Author Archives: Jeffrey Horn

About Jeffrey Horn

Jeffrey D. Horn is a father of four children, a grassroots activist, and a data scientist. He is the author of the essay "LEARNING WITH LEVIATHAN: OBJECTIFICATION, SURVEILLANCE, AND CONTROL IN A CONCEALED COMMAND ECONOMY" in the book "Common Ground on Common Core: Voices from across the Political Spectrum Expose the Realities of the Common Core State Standards." Earning his Bachelor of Science degree from Marquette University in Milwaukee, Wisconsin, he also holds a master’s degree in mathematics and a Ph. D. in computer science from the University of Wisconsin – Madison. A professional programmer, he works daily to build infrastructure that can be used to leverage Big Data in improving advertising, medical decisions, investing, and more. Very conscious of the tension that exists between technology and personal freedom, he has been educating and advocating against Common Core and high-stakes testing in Wisconsin for several years. Over the course of 2013 and 2014, he spearheaded an initiative to unite a variety of organizations and individuals on Common Core related issues for the purpose of sending several open letters to state-level public officials in Wisconsin. The letters ultimately helped to ensure a series of public hearings on Common Core at locations around the state in late 2013. You can contact Jeff via email at jeffreydhorn@gmail.com or via Twitter: @jeffreydhorn

Introducing David Coleman, Lead Architect of CCSS

David Coleman, is the “lead architect” of Common Core State Standards.  Coleman also founded the non-profit Student Achievement Partners and developed the site AchieveTheCore to “guide” publishers in ways to shift their materials to meet the new standards. Coleman also took on the position as the head of the College Board, which runs the SAT college entrance tests. So we have the same person spearheading up standards, curriculum, and test. With an $18 Million grant from GE Foundation, Coleman is well-funded and ready to transform our educational system to create workers for a global economy.

Learn who David Coleman is and you’ll understand a lot about the Common Core.

Coleman said in 2011, “[A]s you grow up in this world you realize people really don’t give a shit about what you feel or what you think.

Pardon the language. These words guide the Common Core which places a greater emphasis on “informational texts” for utilitarian purposes rather than fiction or writing personal narratives for that matter.

In his words, “It is rare in a working environment that someone says, “Johnson, I need a market analysis by Friday but before that I need a compelling account of your childhood.

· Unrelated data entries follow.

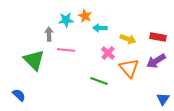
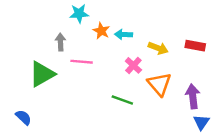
orange star: (85, 16) -> (101, 31), moved
cyan star: (66, 20) -> (79, 14), moved
green triangle: (34, 60) -> (42, 74), turned 45
purple arrow: (156, 61) -> (193, 96), moved, turned 114

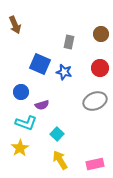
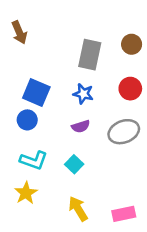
gray rectangle: (69, 42) -> (90, 55), size x1.6
blue square: (40, 64) -> (36, 93), moved
purple semicircle: (42, 105) -> (81, 126), moved
cyan square: (57, 134) -> (74, 164), moved

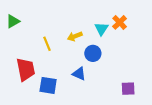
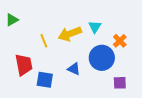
orange cross: (120, 22) -> (120, 41), moved
yellow arrow: (75, 36) -> (70, 34), size x1.6
blue circle: (93, 53) -> (102, 58), moved, size x1.6

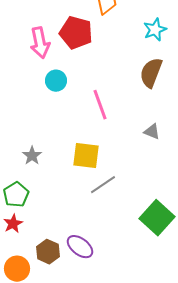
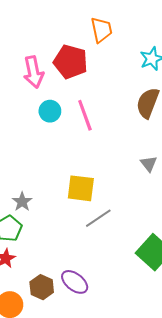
pink line: (100, 105) -> (85, 115), moved
gray triangle: (152, 132) -> (149, 164), turned 30
gray star: (32, 156) -> (22, 202), moved

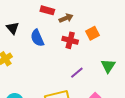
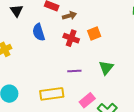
black triangle: (13, 28) -> (17, 11), moved
purple line: (77, 73) -> (74, 71), turned 32

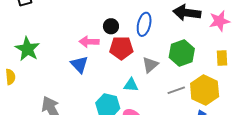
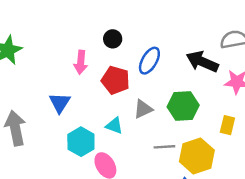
black circle: (111, 26) -> (113, 39), moved
pink arrow: (89, 42) -> (81, 62), turned -102
blue triangle: (79, 64) -> (60, 103), moved

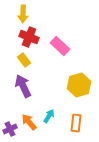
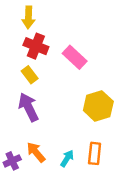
cyan arrow: (49, 116) -> (67, 158), moved

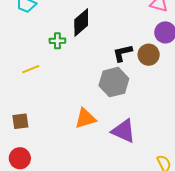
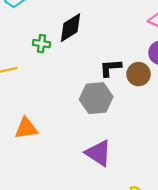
orange triangle: (85, 118) -> (26, 128), moved

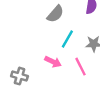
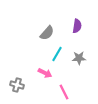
pink line: (80, 67) -> (64, 92), moved

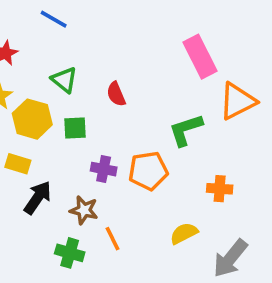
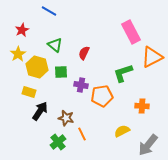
red semicircle: (116, 94) -> (84, 53), turned 48
purple cross: (104, 169) -> (81, 85), moved
green cross: (70, 253) -> (58, 142), turned 35

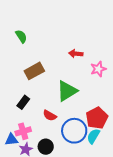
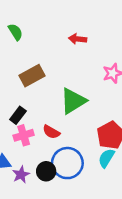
red arrow: (76, 54) -> (78, 39), moved
pink cross: (23, 131) -> (24, 135), moved
blue circle: (74, 131) -> (67, 163), moved

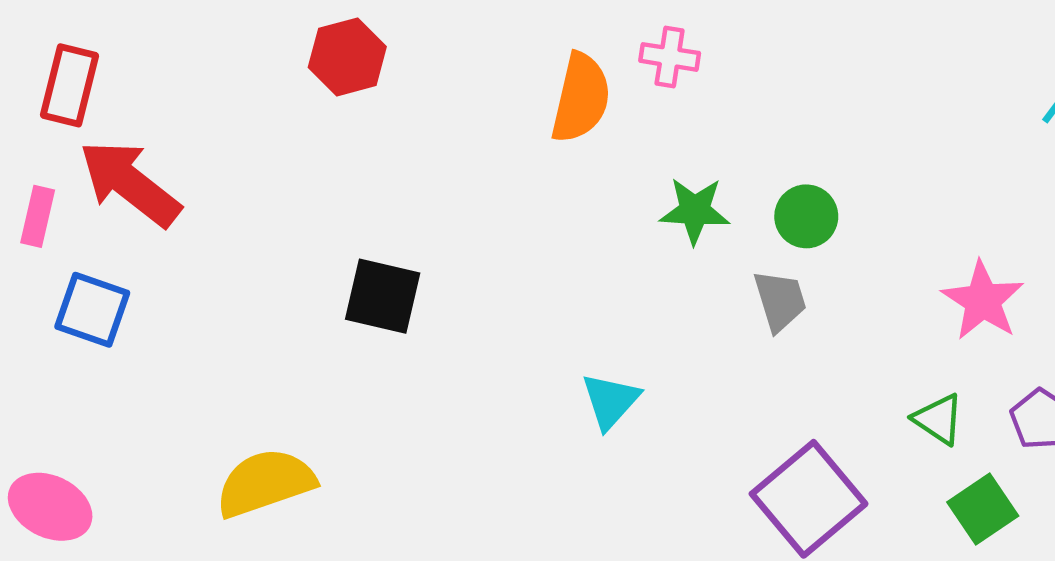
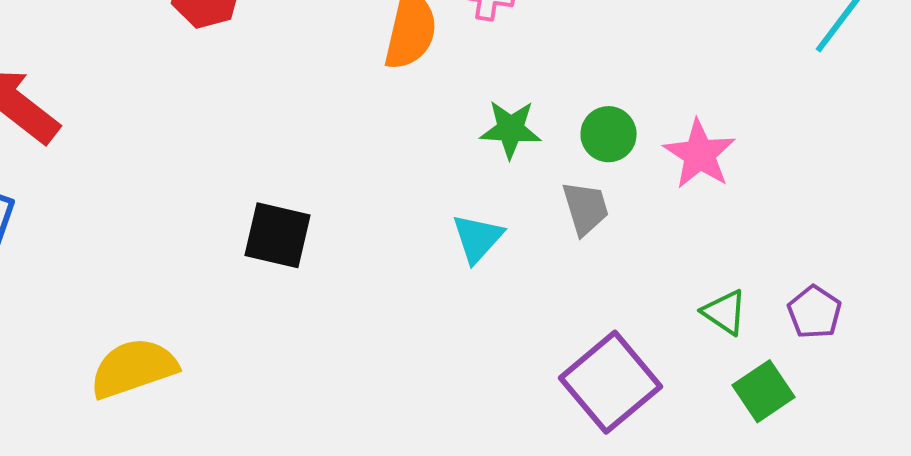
black square: (383, 296) -> (278, 235), moved
pink star: (983, 301) -> (700, 154), moved
cyan triangle: (610, 401) -> (478, 238), moved

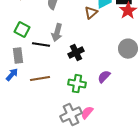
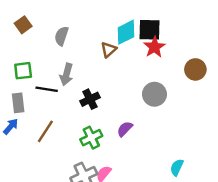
green square: (22, 30) -> (23, 71), turned -35
brown line: (40, 79) -> (45, 131), turned -48
green cross: (77, 84) -> (91, 138), turned -36

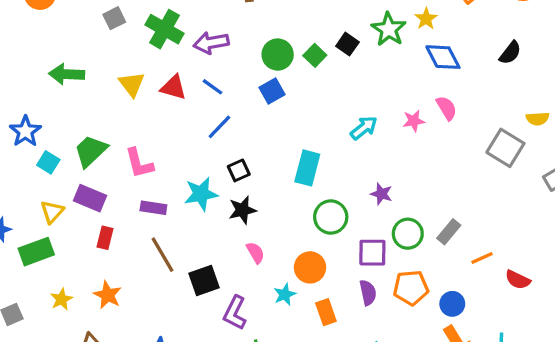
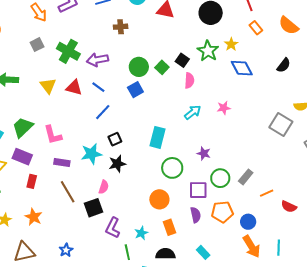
pink semicircle: (447, 108) -> (189, 80), moved, turned 35
pink semicircle: (255, 253) -> (104, 187), moved, turned 48
cyan star: (285, 294) -> (141, 233), moved

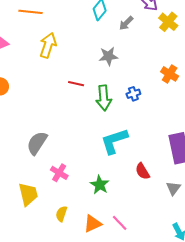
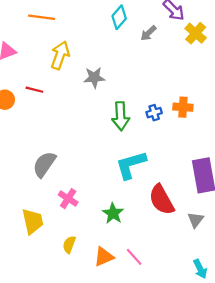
gray star: (108, 56) -> (94, 78), moved
orange cross: (170, 74) -> (183, 107), moved, turned -30
red line: (76, 84) -> (34, 90), moved
red semicircle: (142, 171) -> (161, 200), size x1.6

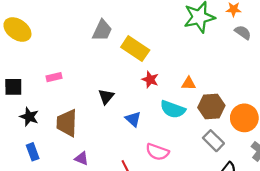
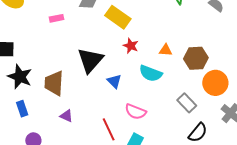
pink rectangle: (54, 77) -> (56, 18), moved
black triangle: (106, 97) -> (90, 60), size x1.8
brown hexagon: (211, 106) -> (196, 58), moved
black star: (29, 117) -> (20, 77), size x1.4

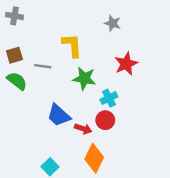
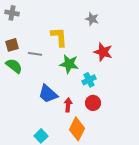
red star: (126, 64) -> (103, 52), turned -30
red circle: (105, 120) -> (93, 103), moved
red arrow: (83, 129) -> (68, 105), turned -104

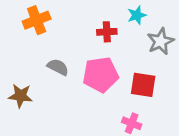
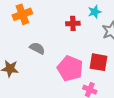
pink pentagon: (101, 75) -> (70, 68), moved, turned 30

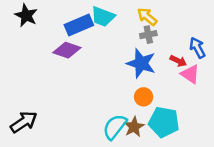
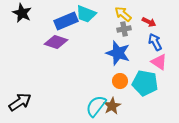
blue arrow: (197, 48) -> (155, 42), moved
red arrow: (178, 61) -> (149, 22), moved
cyan pentagon: (164, 122) -> (145, 83), moved

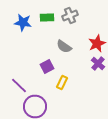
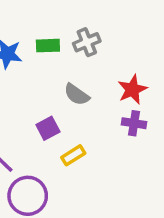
purple cross: (98, 64) -> (134, 123), turned -32
yellow rectangle: (62, 82) -> (73, 155), turned 32

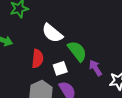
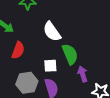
red semicircle: (38, 59) -> (18, 50), moved

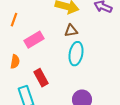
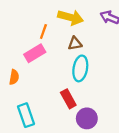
orange line: (14, 20) -> (43, 32), moved
red rectangle: (41, 78) -> (68, 99), moved

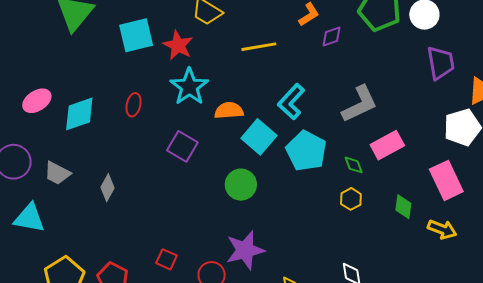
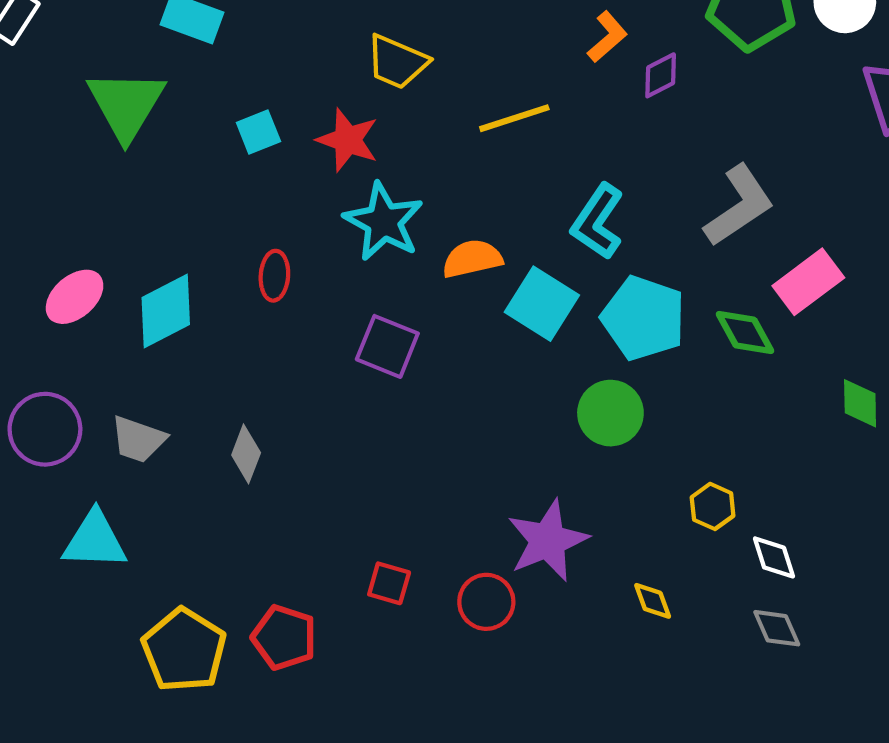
cyan square: (136, 35) -> (258, 132), size x0.6
green diamond: (354, 165) -> (745, 333), size x1.4
green circle: (241, 185) -> (610, 413), moved
yellow hexagon: (351, 199) -> (713, 506), moved

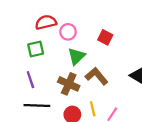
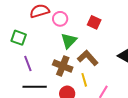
green square: (36, 49) -> (19, 38), moved, turned 35
yellow line: (93, 109) -> (84, 80), moved

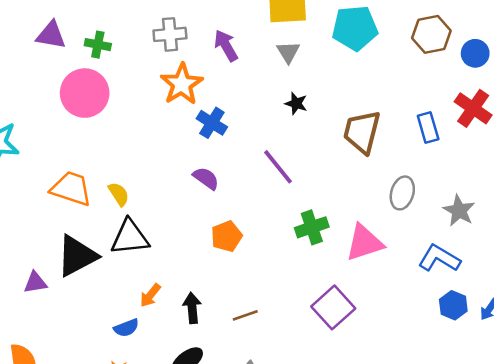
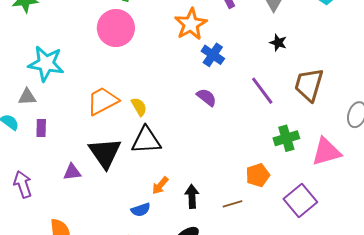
brown trapezoid: (362, 132) -> (309, 85), moved
orange trapezoid: (71, 189) -> (103, 101), turned -48
orange pentagon: (226, 236) -> (258, 175), moved
black triangle: (77, 256) -> (105, 153), turned -39

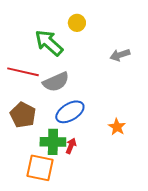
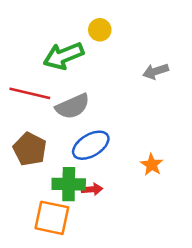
green arrow: (49, 43) -> (64, 56), turned -64
red arrow: (71, 146) -> (92, 189), turned 63

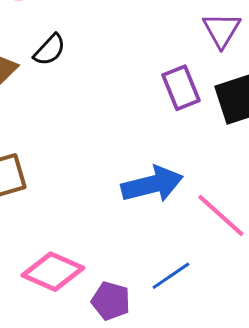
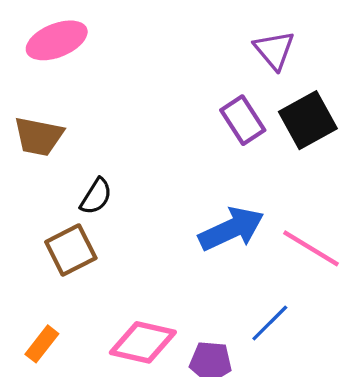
black semicircle: (50, 50) -> (96, 196), moved

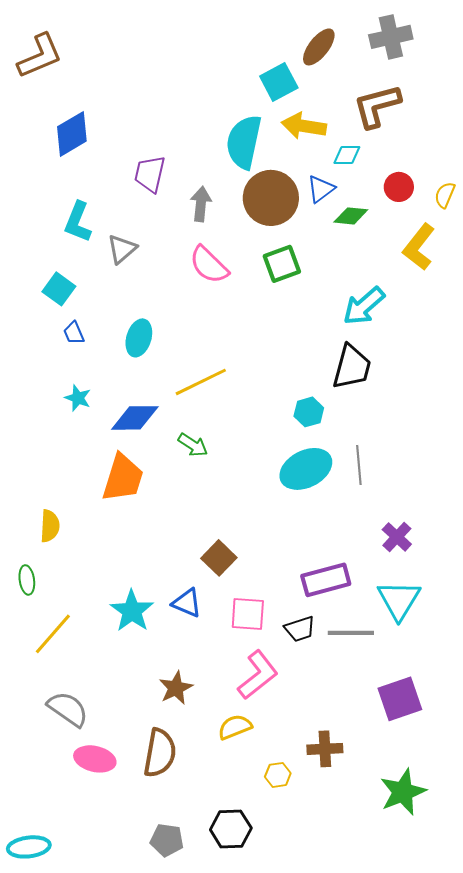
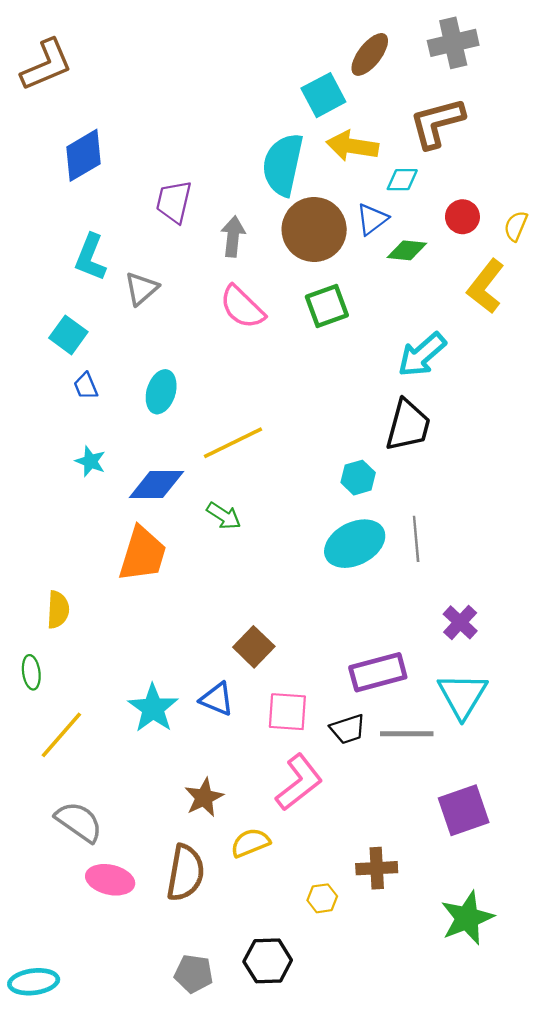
yellow semicircle: (235, 727) -> (250, 843), moved

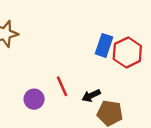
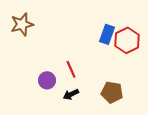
black arrow: (91, 96) -> (71, 94), moved

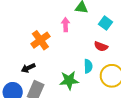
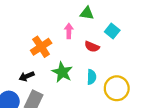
red semicircle: (101, 46) -> (92, 47), moved
green star: (69, 80) -> (62, 72), moved, turned 30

The Atlantic profiled Coleman in 2012,

“ David Coleman’s ideas are not just another wonkish trend. They have been adopted by almost every state, and over the next few years, they will substantively change what goes on in many American classrooms. Soon, as Coleman steps into his new position as the head of the College Board, they may also affect who applies to college and how applicants are evaluated. David Coleman’s ideas, for better or worse, are transforming American education as we know it.

With little debate, the “Gates-led”  Common Core Standards have been adopted by over 45 states. Coleman was right there writing those standards.  (Did you know the standards are copyrighted by a private group, the National Governors Association and the Chief Council of of State School Officers)

New assessments (See Smarter Balanced and PARCC) are currently being written to the standards and scheduled to be implemented in 2014/15 school year.  Coleman is right there making sure the tests match the standard.  He said,

“If you put something on an assessment in my view you are ethically obligated to take responsibility that kids will practice it 100 times.”

Next up, is the national Curriculum written to the standards so that children can “practice it 100 times” before they take the test.  (Look to Pearson for that.)

What is tested is what is taught.  What is taught, is what is thought.  Why parents and publishers are blindly giving up so much to one man’s philosophy of education is mind boggling. Just mind boggling.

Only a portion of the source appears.